Claim: “Adapter” is a term taken from hexagonal architecture. 04:14 Sources: Alistair Cockburn’s hexagonal architecture page, Wikipedia: Hexagonal architecture Verdict: Confirmed — Cockburn’s ports-and-adapters pattern uses adapters exactly this way, with test doubles as alternate adapters for a port.
Claim (implicit): “Seam” as the place where you alter/test behavior is standard architecture vocabulary. 03:47 Sources: Michael Feathers, “Seams” (InformIT excerpt), Martin Fowler: Legacy Seam Verdict: Confirmed — but the term originates with Michael Feathers’ Working Effectively with Legacy Code, which the video never credits; Feathers defines it as a place to alter behavior without editing code there, slightly different from Pocock’s “where the interface lives.”
Claim: TanStack Query is an example of a deep module — lots of complexity behind a super simple interface. 03:21 Sources: TanStack Query docs, useQuery reference Verdict: Confirmed as a fair characterization — useQuery needs only a key and a promise-returning function while hiding caching, deduping, retries, and background refetching.
Claim: His demo repo is a React Router application using effect.ts under the hood. 05:43 Sources: React Router, Effect website Verdict: Confirmed both are real, actively maintained libraries (the repo itself is his private course-video-manager, so the pairing is taken at his word).
Claim: Sandcastle is his tool/video for AFK agents that pick up issues. 07:54 Sources: mattpocock/sandcastle on GitHub, YouTube: “I Open-Sourced My Own AFK Software Factory” Verdict: Confirmed — Sandcastle is his open-source TypeScript framework for orchestrating sandboxed coding agents in parallel.

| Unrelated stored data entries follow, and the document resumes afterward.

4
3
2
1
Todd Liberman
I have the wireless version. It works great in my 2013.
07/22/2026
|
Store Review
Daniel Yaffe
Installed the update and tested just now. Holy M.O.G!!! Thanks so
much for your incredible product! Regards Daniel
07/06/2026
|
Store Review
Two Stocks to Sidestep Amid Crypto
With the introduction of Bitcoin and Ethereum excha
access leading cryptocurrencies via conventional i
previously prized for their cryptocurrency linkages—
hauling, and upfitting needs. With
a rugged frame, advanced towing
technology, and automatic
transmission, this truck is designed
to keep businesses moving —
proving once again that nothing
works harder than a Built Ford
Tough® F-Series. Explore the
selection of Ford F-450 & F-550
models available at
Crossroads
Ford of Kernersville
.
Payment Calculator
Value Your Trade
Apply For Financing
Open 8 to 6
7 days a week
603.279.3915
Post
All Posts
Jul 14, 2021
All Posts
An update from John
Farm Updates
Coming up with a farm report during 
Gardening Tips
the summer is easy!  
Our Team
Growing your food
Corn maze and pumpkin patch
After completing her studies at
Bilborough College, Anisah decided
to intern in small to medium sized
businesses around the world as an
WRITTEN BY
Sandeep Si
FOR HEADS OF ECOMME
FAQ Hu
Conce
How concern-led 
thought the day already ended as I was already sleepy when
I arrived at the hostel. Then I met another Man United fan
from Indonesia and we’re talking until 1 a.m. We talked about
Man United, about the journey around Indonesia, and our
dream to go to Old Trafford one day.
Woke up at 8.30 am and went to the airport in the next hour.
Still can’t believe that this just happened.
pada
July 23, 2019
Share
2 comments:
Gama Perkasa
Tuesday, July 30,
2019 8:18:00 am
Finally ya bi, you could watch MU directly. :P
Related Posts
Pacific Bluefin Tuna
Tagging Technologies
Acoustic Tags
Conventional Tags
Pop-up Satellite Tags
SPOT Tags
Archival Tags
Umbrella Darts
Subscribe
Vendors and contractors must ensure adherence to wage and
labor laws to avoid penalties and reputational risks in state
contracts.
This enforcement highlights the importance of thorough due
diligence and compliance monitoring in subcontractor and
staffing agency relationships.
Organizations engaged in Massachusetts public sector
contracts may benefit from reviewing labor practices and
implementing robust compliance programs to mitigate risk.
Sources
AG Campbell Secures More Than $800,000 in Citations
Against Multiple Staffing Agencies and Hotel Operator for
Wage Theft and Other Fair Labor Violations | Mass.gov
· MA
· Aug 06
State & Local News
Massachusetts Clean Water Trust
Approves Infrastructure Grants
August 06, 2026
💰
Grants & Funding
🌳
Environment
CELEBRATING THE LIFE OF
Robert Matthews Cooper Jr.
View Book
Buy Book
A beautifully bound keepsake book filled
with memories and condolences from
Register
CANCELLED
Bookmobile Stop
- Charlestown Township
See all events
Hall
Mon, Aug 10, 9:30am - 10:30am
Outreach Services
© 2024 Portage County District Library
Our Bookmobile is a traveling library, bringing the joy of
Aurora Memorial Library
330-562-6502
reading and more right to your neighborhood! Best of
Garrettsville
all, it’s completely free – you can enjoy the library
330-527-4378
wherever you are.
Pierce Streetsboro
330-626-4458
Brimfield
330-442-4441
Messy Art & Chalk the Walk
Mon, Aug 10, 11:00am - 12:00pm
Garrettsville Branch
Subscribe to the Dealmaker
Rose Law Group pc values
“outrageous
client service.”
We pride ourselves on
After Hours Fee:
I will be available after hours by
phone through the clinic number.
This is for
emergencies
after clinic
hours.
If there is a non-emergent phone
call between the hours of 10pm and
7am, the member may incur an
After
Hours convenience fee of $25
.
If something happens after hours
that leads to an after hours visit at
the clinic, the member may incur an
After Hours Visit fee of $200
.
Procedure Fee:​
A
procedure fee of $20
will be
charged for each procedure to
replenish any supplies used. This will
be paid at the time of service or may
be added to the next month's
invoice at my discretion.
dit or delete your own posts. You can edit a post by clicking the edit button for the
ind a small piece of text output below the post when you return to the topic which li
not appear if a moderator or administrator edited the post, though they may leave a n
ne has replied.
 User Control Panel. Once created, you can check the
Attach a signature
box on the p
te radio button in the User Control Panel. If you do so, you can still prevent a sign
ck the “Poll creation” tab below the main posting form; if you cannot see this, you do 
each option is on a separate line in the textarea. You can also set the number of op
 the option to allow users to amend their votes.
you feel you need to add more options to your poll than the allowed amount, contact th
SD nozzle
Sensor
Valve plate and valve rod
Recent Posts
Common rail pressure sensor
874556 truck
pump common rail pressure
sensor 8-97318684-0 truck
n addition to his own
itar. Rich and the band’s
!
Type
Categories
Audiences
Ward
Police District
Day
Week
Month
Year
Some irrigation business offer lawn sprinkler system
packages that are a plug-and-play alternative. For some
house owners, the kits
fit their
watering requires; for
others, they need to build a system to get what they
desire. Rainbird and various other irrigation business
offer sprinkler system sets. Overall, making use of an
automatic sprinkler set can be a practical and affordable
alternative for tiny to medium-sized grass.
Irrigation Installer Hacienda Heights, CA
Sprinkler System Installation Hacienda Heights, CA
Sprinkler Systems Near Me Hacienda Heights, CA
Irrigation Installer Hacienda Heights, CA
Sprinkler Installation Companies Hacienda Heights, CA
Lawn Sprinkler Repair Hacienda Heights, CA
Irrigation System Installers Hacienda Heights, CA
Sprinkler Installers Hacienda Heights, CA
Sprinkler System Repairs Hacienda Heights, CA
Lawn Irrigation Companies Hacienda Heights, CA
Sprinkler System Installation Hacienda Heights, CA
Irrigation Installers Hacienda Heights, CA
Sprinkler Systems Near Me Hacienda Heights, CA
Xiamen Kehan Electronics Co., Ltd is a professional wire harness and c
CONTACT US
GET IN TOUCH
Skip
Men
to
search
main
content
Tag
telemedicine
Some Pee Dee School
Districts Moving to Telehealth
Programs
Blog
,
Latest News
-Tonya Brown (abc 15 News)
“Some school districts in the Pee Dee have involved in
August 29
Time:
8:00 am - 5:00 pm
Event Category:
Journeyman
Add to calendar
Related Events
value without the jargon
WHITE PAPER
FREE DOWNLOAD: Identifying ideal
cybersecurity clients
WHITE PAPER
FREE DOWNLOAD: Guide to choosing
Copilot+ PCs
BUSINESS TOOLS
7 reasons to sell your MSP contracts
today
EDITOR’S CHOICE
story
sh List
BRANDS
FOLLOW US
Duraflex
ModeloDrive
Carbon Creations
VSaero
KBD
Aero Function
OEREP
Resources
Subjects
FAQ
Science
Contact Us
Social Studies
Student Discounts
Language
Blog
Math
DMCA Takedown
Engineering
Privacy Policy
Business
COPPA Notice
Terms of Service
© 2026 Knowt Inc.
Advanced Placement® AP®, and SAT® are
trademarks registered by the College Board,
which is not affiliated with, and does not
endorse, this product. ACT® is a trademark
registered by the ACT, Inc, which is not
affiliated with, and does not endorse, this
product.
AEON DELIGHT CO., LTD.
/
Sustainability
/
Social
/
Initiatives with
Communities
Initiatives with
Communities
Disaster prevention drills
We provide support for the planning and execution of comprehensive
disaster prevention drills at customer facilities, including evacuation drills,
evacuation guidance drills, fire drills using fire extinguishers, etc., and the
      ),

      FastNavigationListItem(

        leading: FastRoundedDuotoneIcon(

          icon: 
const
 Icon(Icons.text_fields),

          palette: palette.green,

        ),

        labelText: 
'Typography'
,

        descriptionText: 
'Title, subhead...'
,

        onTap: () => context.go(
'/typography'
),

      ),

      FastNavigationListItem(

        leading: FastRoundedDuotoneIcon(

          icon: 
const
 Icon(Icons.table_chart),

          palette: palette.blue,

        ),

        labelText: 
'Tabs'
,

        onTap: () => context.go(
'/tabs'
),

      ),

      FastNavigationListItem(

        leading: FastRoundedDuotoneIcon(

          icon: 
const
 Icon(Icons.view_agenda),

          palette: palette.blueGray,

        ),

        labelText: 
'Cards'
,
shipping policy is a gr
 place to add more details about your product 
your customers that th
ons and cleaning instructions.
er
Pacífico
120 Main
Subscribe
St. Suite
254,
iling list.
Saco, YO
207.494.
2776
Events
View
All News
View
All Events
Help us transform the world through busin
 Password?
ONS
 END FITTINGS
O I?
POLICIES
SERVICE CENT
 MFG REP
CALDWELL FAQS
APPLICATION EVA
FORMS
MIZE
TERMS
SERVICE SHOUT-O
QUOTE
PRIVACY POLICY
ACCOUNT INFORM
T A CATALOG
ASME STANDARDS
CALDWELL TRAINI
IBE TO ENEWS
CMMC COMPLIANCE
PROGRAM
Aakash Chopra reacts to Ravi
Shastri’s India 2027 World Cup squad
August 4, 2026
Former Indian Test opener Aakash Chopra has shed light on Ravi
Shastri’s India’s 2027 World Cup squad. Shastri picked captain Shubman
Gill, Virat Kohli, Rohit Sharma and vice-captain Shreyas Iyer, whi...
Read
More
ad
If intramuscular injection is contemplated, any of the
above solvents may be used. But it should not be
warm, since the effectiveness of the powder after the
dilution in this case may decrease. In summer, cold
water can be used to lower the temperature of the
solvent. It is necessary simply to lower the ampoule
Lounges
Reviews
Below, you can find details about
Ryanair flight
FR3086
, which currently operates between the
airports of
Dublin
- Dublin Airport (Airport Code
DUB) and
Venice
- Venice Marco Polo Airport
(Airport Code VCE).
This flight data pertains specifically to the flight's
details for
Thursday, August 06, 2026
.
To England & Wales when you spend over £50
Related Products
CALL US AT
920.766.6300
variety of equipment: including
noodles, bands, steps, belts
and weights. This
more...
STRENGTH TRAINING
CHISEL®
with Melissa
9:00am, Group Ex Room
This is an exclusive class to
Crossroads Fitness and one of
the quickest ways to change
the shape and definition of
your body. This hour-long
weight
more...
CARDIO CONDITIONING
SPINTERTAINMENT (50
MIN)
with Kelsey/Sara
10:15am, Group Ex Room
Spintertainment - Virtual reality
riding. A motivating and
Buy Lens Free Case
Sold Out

Tools, Papers & Standards Mentioned

improve-codebase-architecture skill — SKILL.md source
Matt Pocock’s skills repo — github.com/mattpocock/skills (also browsable at skills.sh)
A Philosophy of Software Design, John Ousterhout — summarized at softengbook.org “Modules Should Be Deep!”
Hexagonal architecture / ports and adapters, Alistair Cockburn — alistair.cockburn.us/hexagonal-architecture
Seams (Working Effectively with Legacy Code, Michael Feathers) — InformIT chapter excerpt
TanStack Query — tanstack.com/query
React Router — reactrouter.com
Effect (effect.ts) — effect.website / github.com/Effect-TS/effect
Sandcastle — github.com/mattpocock/sandcastle
Claude Code (skills host) — demo runs inside a Claude session; skill format is Claude Code’s .claude/skills/ convention

Follow-up Questions

How does the skill’s “deepening opportunity” detection actually work under the hood — is it pure LLM exploration guided by the glossary, or does the SKILL.md encode concrete heuristics (e.g. the “one adapter = hypothetical seam, two = real” rule) that could be evaluated for precision/recall on a known-messy repo?
Pocock claims better tests directly improve agent output — is there measurable evidence (benchmarks, SWE-bench-style evals) that agent success rates rise with test-harness coverage and seam clarity in the target repo?
How does the grilling-session-to-issue-to-AFK-agent pipeline (this skill + Sandcastle) compare with deletion-first cleanup approaches (e.g. OMC’s ai-slop-cleaner) for reversing AI-generated slop — which produces fewer regressions per refactor?